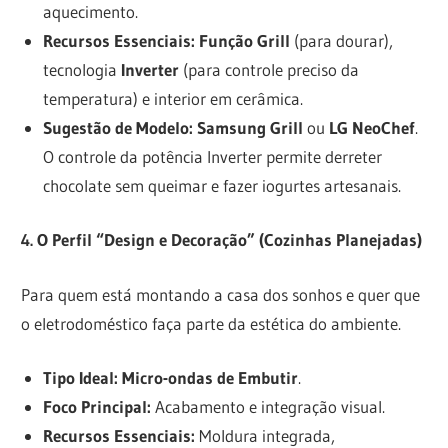
aquecimento.
Recursos Essenciais:
Função Grill
(para dourar),
tecnologia
Inverter
(para controle preciso da
temperatura) e interior em cerâmica.
Sugestão de Modelo:
Samsung Grill
ou
LG NeoChef
.
O controle da potência Inverter permite derreter
chocolate sem queimar e fazer iogurtes artesanais.
4. O Perfil “Design e Decoração” (Cozinhas Planejadas)
Para quem está montando a casa dos sonhos e quer que
o eletrodoméstico faça parte da estética do ambiente.
Tipo Ideal:
Micro-ondas de Embutir
.
Foco Principal:
Acabamento e integração visual.
Recursos Essenciais:
Moldura integrada,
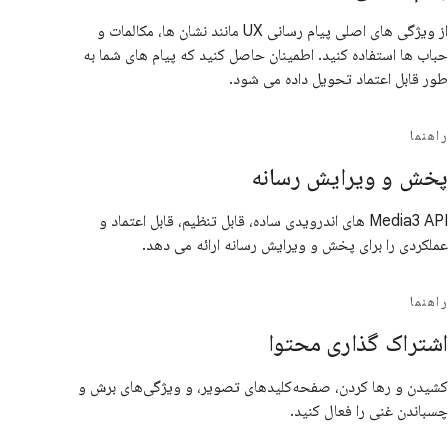
از ویژگی های اصلی پیام رسانی UX مانند نشان ها، مکالمات و
حباب ها استفاده کنید. اطمینان حاصل کنید که پیام های شما به
طور قابل اعتماد تحویل داده می شود.
راهنما
پخش و ویرایش رسانه
Media3 API های اندرویدی ساده، قابل تنظیم، قابل اعتماد و
عملکردی را برای پخش و ویرایش رسانه ارائه می دهد.
راهنما
اشتراک گذاری محتوا
کشیدن و رها کردن، صفحه‌کلیدهای تصویر، و ویژگی‌های برش و
چسباندن غنی را فعال کنید.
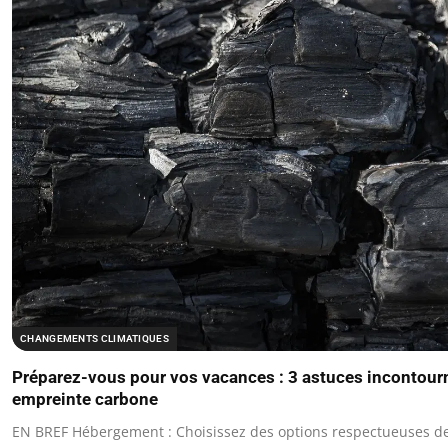
CHANGEMENTS CLIMATIQUES
Préparez-vous pour vos vacances : 3 astuces incontour
empreinte carbone
EN BREF Hébergement : Choisissez des options respectueuses de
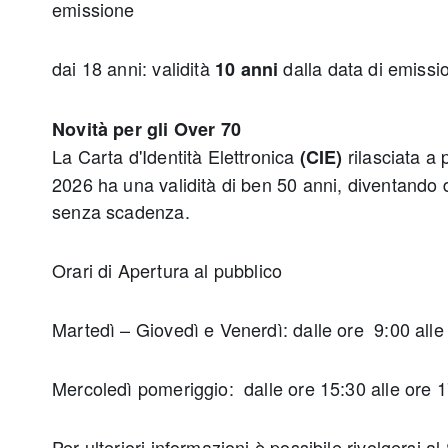
emissione
dai 18 anni: validità
dalla data di emissi
10 anni
Novità per gli Over 70
La Carta d'Identità Elettronica
rilasciata a p
(CIE)
2026 ha una validità di ben 50 anni, diventando 
senza scadenza.
Orari di Apertura al pubblico
Martedì – Giovedì e Venerdì: dalle ore 9:00 alle
Mercoledì pomeriggio: dalle ore 15:30 alle ore 
Per ulteriori informazioni è possibile rivolgersi 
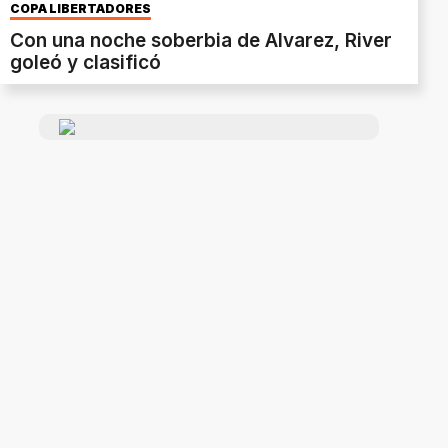
COPA LIBERTADORES
Con una noche soberbia de Alvarez, River
goleó y clasificó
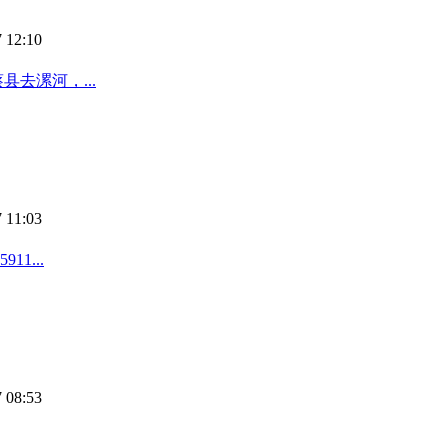
 12:10
去漯河，...
 11:03
1...
 08:53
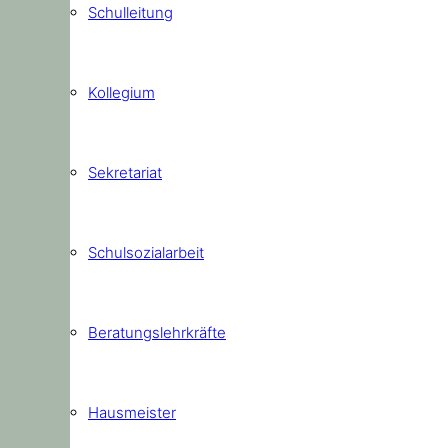
Schulleitung
Kollegium
Sekretariat
Schulsozialarbeit
Beratungslehrkräfte
Hausmeister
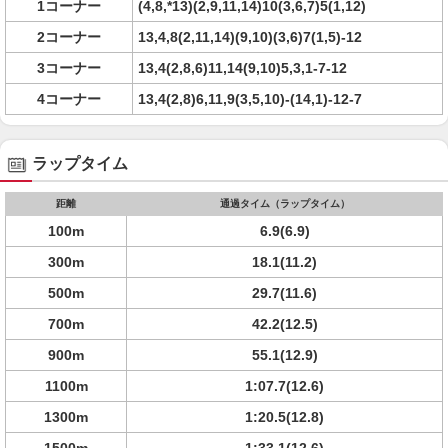
1コーナー
(4,8,*13)(2,9,11,14)10(3,6,7)5(1,12)
2コーナー
13,4,8(2,11,14)(9,10)(3,6)7(1,5)-12
3コーナー
13,4(2,8,6)11,14(9,10)5,3,1-7-12
4コーナー
13,4(2,8)6,11,9(3,5,10)-(14,1)-12-7
ラップタイム
距離
通過タイム（ラップタイム）
100m
6.9(6.9)
300m
18.1(11.2)
500m
29.7(11.6)
700m
42.2(12.5)
900m
55.1(12.9)
1100m
1:07.7(12.6)
1300m
1:20.5(12.8)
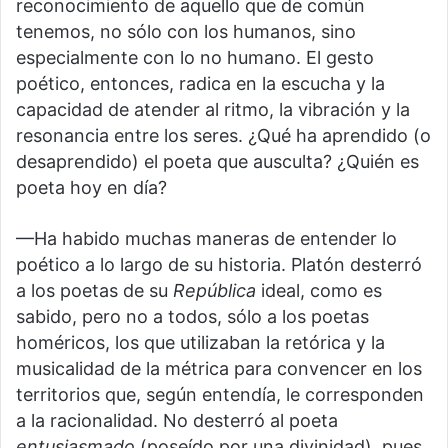
reconocimiento de aquello que de común
tenemos, no sólo con los humanos, sino
especialmente con lo no humano. El gesto
poético, entonces, radica en la escucha y la
capacidad de atender al ritmo, la vibración y la
resonancia entre los seres. ¿Qué ha aprendido (o
desaprendido) el poeta que ausculta? ¿Quién es
poeta hoy en día?
—Ha habido muchas maneras de entender lo
poético a lo largo de su historia. Platón desterró
a los poetas de su
República
ideal, como es
sabido, pero no a todos, sólo a los poetas
homéricos, los que utilizaban la retórica y la
musicalidad de la métrica para convencer en los
territorios que, según entendía, le corresponden
a la racionalidad. No desterró al poeta
entusiasmado
(poseído por una divinidad), pues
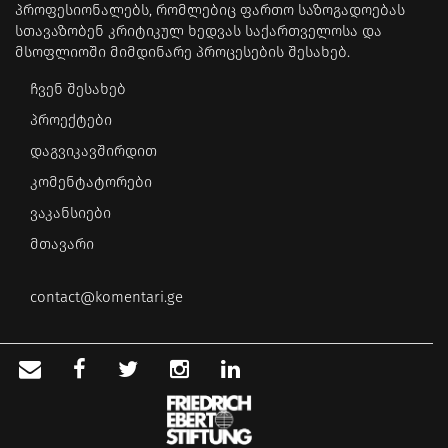
პროფესიონალებს, რომლებიც ფართო საზოგადოებას
სთავაზობენ კრიტიკულ ხედვას საქართველოსა და
მსოფლიოში მიმდინარე პროცესების შესახებ.
ჩვენ შესახებ
პროექტები
დაგვიკავშირდით
კომენტატორები
ვაკანსიები
მთავარი
contact@komentari.ge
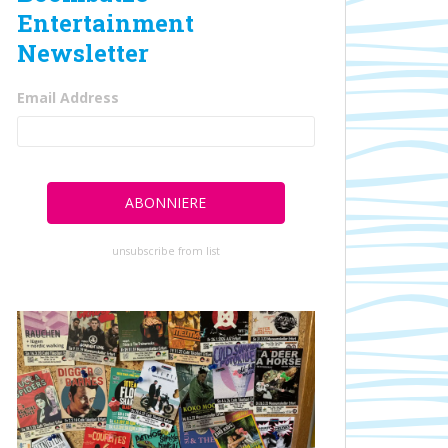
Entertainment
Newsletter
Email Address
unsubscribe from list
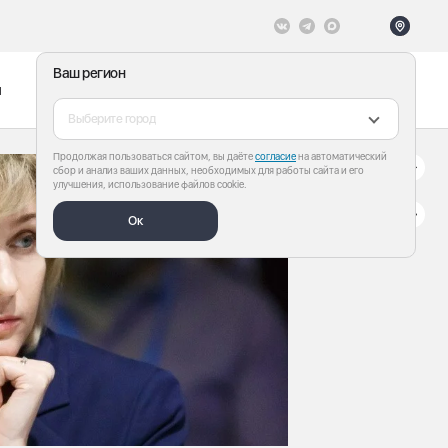
Ваш регион
ы
Меню
Все теги
Выберите город
Продолжая пользоваться сайтом, вы даёте
согласие
на автоматический
сбор и анализ ваших данных, необходимых для работы сайта и его
улучшения, использование файлов cookie.
Ок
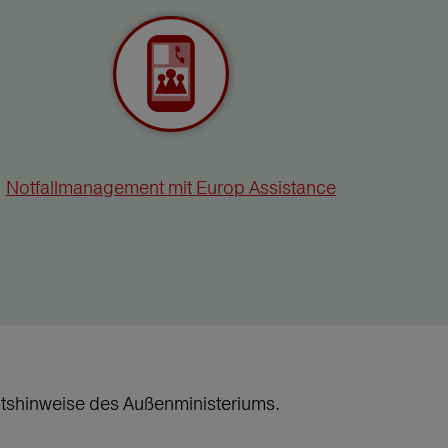
Notfallmanagement mit Europ Assistance
heitshinweise des Außenministeriums.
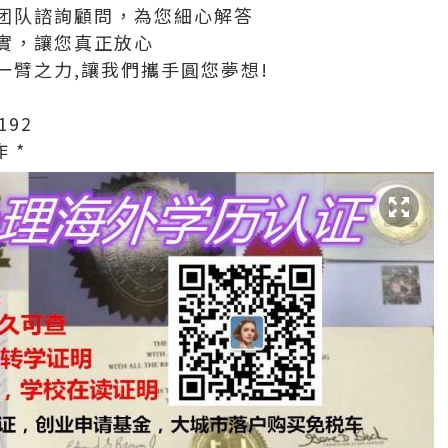
团队諮詢顧問，為您細心解答
實，讓您真正放心
一臂之力,讓我們攜手圓您夢想!
192
 *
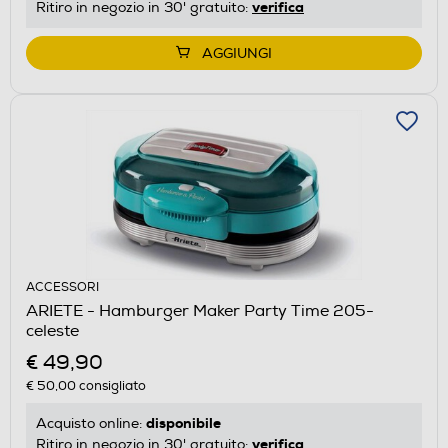
verifica
Ritiro in negozio in 30' gratuito:
AGGIUNGI
ACCESSORI
ARIETE - Hamburger Maker Party Time 205-
celeste
€ 49,90
€ 50,00
consigliato
disponibile
Acquisto online:
verifica
Ritiro in negozio in 30' gratuito:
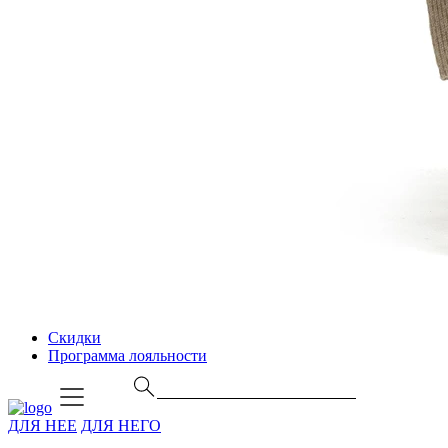
Скидки
Программа лояльности
ДЛЯ НЕЕ
ДЛЯ НЕГО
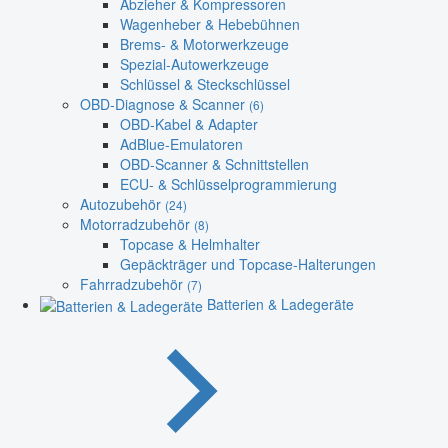
Abzieher & Kompressoren
Wagenheber & Hebebühnen
Brems- & Motorwerkzeuge
Spezial-Autowerkzeuge
Schlüssel & Steckschlüssel
OBD-Diagnose & Scanner
(6)
OBD-Kabel & Adapter
AdBlue-Emulatoren
OBD-Scanner & Schnittstellen
ECU- & Schlüsselprogrammierung
Autozubehör
(24)
Motorradzubehör
(8)
Topcase & Helmhalter
Gepäckträger und Topcase-Halterungen
Fahrradzubehör
(7)
Batterien & Ladegeräte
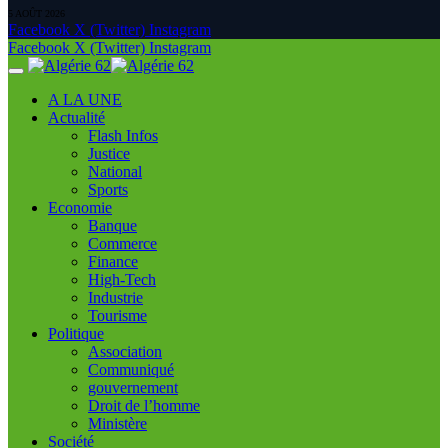
5 AOÛT 2026
Facebook
X (Twitter)
Instagram
Facebook
X (Twitter)
Instagram
A LA UNE
Actualité
Flash Infos
Justice
National
Sports
Economie
Banque
Commerce
Finance
High-Tech
Industrie
Tourisme
Politique
Association
Communiqué
gouvernement
Droit de l’homme
Ministère
Société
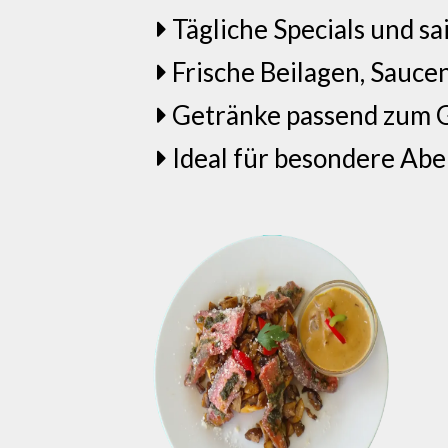
Tägliche Specials und sa
Frische Beilagen, Sauc
Getränke passend zum 
Ideal für besondere Ab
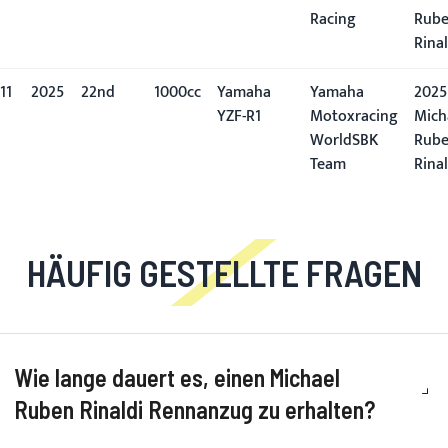
Racing
Rub
Rinal
11
2025
22nd
1000cc
Yamaha
Yamaha
2025
YZF-R1
Motoxracing
Mich
WorldSBK
Rub
Team
Rinal
HÄUFIG GESTELLTE FRAGEN
Wie lange dauert es, einen Michael
Ruben Rinaldi Rennanzug zu erhalten?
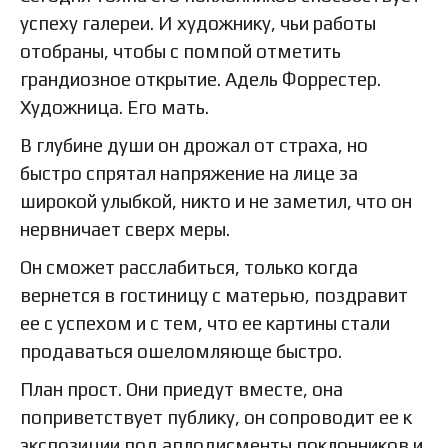
успеху галереи. И художнику, чьи работы
отобраны, чтобы с помпой отметить
грандиозное открытие. Адель Форрестер.
Художница. Его мать.
В глубине души он дрожал от страха, но
быстро спрятал напряжение на лице за
широкой улыбкой, никто и не заметил, что он
нервничает сверх меры.
Он сможет расслабиться, только когда
вернется в гостиницу с матерью, поздравит
ее с успехом и с тем, что ее картины стали
продаваться ошеломляюще быстро.
План прост. Они приедут вместе, она
поприветствует публику, он сопроводит ее к
экспозиции под аплодисменты поклонников и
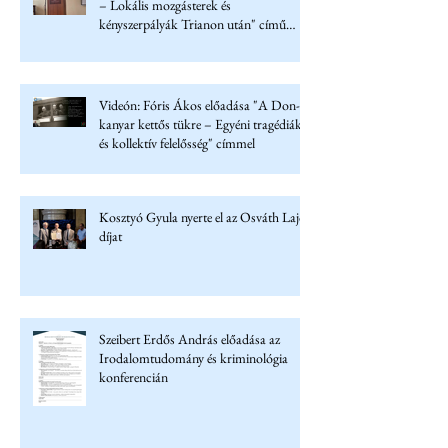
– Lokális mozgásterek és
kényszerpályák Trianon után" című
konferencián
Videón: Fóris Ákos előadása "A Don-
kanyar kettős tükre – Egyéni tragédiák
és kollektív felelősség" címmel
Kosztyó Gyula nyerte el az Osváth Lajos
díjat
Szeibert Erdős András előadása az
Irodalomtudomány és kriminológia
konferencián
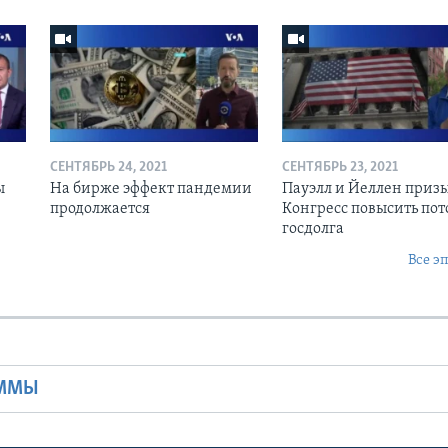
СЕНТЯБРЬ 24, 2021
СЕНТЯБРЬ 23, 2021
ы
На бирже эффект пандемии
Пауэлл и Йеллен приз
продолжается
Конгресс повысить пот
госдолга
Все э
Ы
АММЫ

**WHAT TO WORK ON**
The response must match the data line for line, from its first line through the line with "Novità per gli Over 70", inclusive, and must leave out the pictures.

**FINAL ANSWER**
aquecimento.
Recursos Essenciais:
Função Grill
(para dourar),
tecnologia
Inverter
(para controle preciso da
temperatura) e interior em cerâmica.
Sugestão de Modelo:
Samsung Grill
ou
LG NeoChef
.
O controle da potência Inverter permite derreter
chocolate sem queimar e fazer iogurtes artesanais.
4. O Perfil “Design e Decoração” (Cozinhas Planejadas)
Para quem está montando a casa dos sonhos e quer que
o eletrodoméstico faça parte da estética do ambiente.
Tipo Ideal:
Micro-ondas de Embutir
.
Foco Principal:
Acabamento e integração visual.
Recursos Essenciais:
Moldura integrada,
از ویژگی های اصلی پیام رسانی UX مانند نشان ها، مکالمات و
حباب ها استفاده کنید. اطمینان حاصل کنید که پیام های شما به
طور قابل اعتماد تحویل داده می شود.
راهنما
پخش و ویرایش رسانه
Media3 API های اندرویدی ساده، قابل تنظیم، قابل اعتماد و
عملکردی را برای پخش و ویرایش رسانه ارائه می دهد.
راهنما
اشتراک گذاری محتوا
کشیدن و رها کردن، صفحه‌کلیدهای تصویر، و ویژگی‌های برش و
چسباندن غنی را فعال کنید.
CHANGEMENTS CLIMATIQUES
Préparez-vous pour vos vacances : 3 astuces incontour
empreinte carbone
EN BREF Hébergement : Choisissez des options respectueuses de
emissione
dai 18 anni: validità
dalla data di emissi
10 anni
Novità per gli Over 70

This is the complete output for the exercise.